The introduction of eHealth applications often result in substantial changes in healthcare practices. Investments in eHealth are usually accompanied by improvement in the quality of care and services, shorter turnaround times and more availability of information. As a consequence there are significant changes in health outcomes and patient satisfaction. A continuous assessment is required to appreciate and respond to changes after the introduction of eHealth in a healthcare system. A proper evaluation should include: assessment of advantages, disadvantages, costs (transaction and incremental costs), investment schedules, fluency and quality of communication, needs of and access to different services, changes in work process, and the division of work evoked by the new “instrument”. Since telemedicine can also influence the conventional decision making of clinicians, the legal and ethical consequences of telemedicine and eHealth should also be assessed.

Efficient, effective and reliable systems for remote consultations and distance education are the top requirements for eHealth. However, solutions have so far proved elusive and the deployment of ICT in many health sectors has required major transformational changes. One of the major problems for a full potential delivery of telemedicine is to provide the tools for the world-wide access. Thus, it is necessary to make radical improvements in service productivity, access to medical services, and improved quality of diagnostic with acceptable levels of patient safety. A well developed ICT could serve to breakdown many of the existing barriers to the access of eHealth in the world.

The term “Grid” was coined in the middle 1990s to denote a proposed distributed computing infrastructure for advanced science and engineering. Considerable progress has since been made on the construction of such an infrastructure, but the term “Grid” has also been conflated, at least in popular perception, to embrace everything from advanced networking to artificial intelligence. One might wonder whether the term has any real substance and meaning. Is there really a distinct “Grid problem” and hence a need for new “Grid technologies”? If so, what is the nature of these technologies, and what is their domain of applicability? While numerous groups have interest in Grid concepts and share, to a significant extent, a common vision of Grid architecture, there is no consensus on the answers to these questions. One of the main strategies of grid computing is using software to divide and apportion pieces of a program among several computers, sometimes up to many thousands.

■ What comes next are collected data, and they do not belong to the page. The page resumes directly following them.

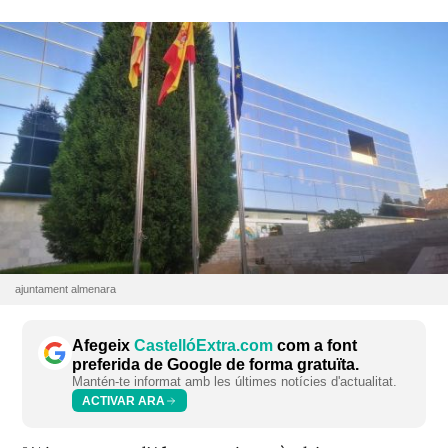
ajuntament almenara
Afegeix
CastellóExtra.com
com a font
preferida de Google de forma gratuïta.
Mantén-te informat amb les últimes notícies d'actualitat.
ACTIVAR ARA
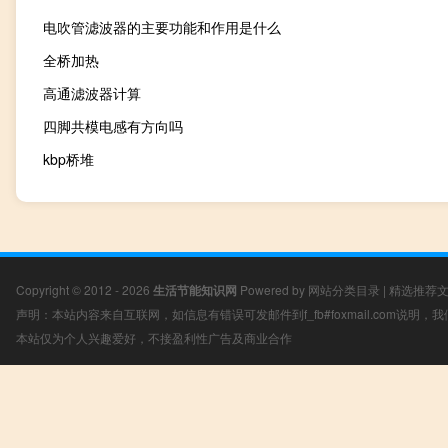
电吹管滤波器的主要功能和作用是什么
全桥加热
高通滤波器计算
四脚共模电感有方向吗
kbp桥堆
Copyright © 2012 - 2026
生活节能知识网
Powered by
网站分类目录
|
精选推荐
声明：本站内容来自互联网，如信息有错误可发邮件到f_fb#foxmail.com说明
本站仅为个人兴趣爱好，不接盈利性广告及商业合作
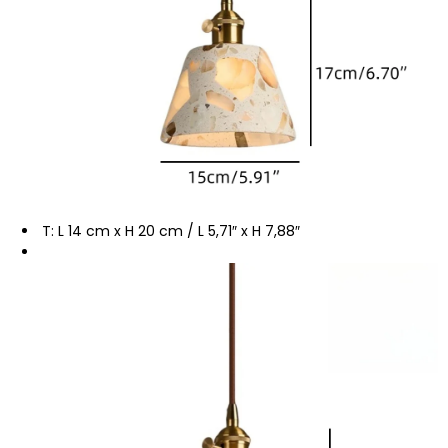
T: L 14 cm x H 20 cm / L 5,71″ x H 7,88″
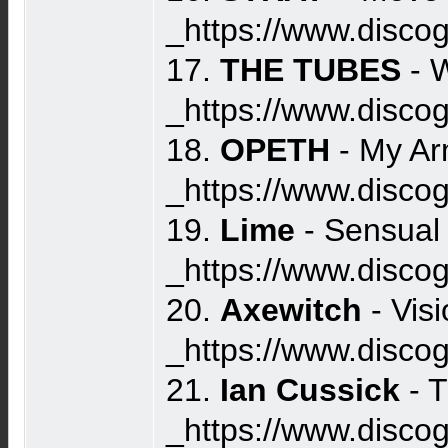
_https://www.disco
17.
THE TUBES
- 
_https://www.disc
18.
OPETH
- My Ar
_https://www.disc
19.
Lime
- Sensual 
_https://www.disco
20.
Axewitch
- Vis
_https://www.disco
21.
Ian Cussick
- T
_https://www.disco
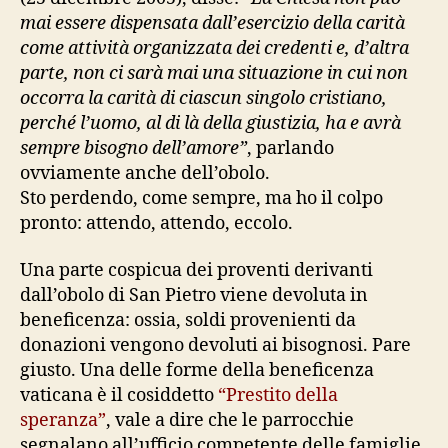
mai essere dispensata dall’esercizio della carità
come attività organizzata dei credenti e, d’altra
parte, non ci sarà mai una situazione in cui non
occorra la carità di ciascun singolo cristiano,
perché l’uomo, al di là della giustizia, ha e avrà
sempre bisogno dell’amore”
, parlando
ovviamente anche dell’obolo.
Sto perdendo, come sempre, ma ho il colpo
pronto: attendo, attendo, eccolo.
Una parte cospicua dei proventi derivanti
dall’obolo di San Pietro viene devoluta in
beneficenza: ossia, soldi provenienti da
donazioni vengono devoluti ai bisognosi. Pare
giusto. Una delle forme della beneficenza
vaticana è il cosiddetto
“Prestito della
speranza”
, vale a dire che le parrocchie
segnalano all’ufficio competente delle famiglie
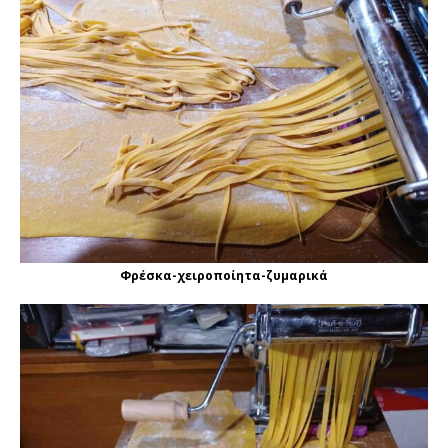
Φρέσκα-χειροποίητα-ζυμαρικά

The purpose of the present chapter is to argue that the Grid concept is indeed motivated by a real and specific problem and that there is an emerging, well-defined Grid technology base that addresses significant aspects of this problem. In the process, it develops a detailed architecture and roadmap for current and future Grid technologies. Furthermore, the chapter asserts that while Grid technologies are currently distinct from other major technology trends, such as Internet, enterprise, distributed, and peer-to-peer computing, these other trends can benefit significantly from growing into the problem space addressed by Grid technologies.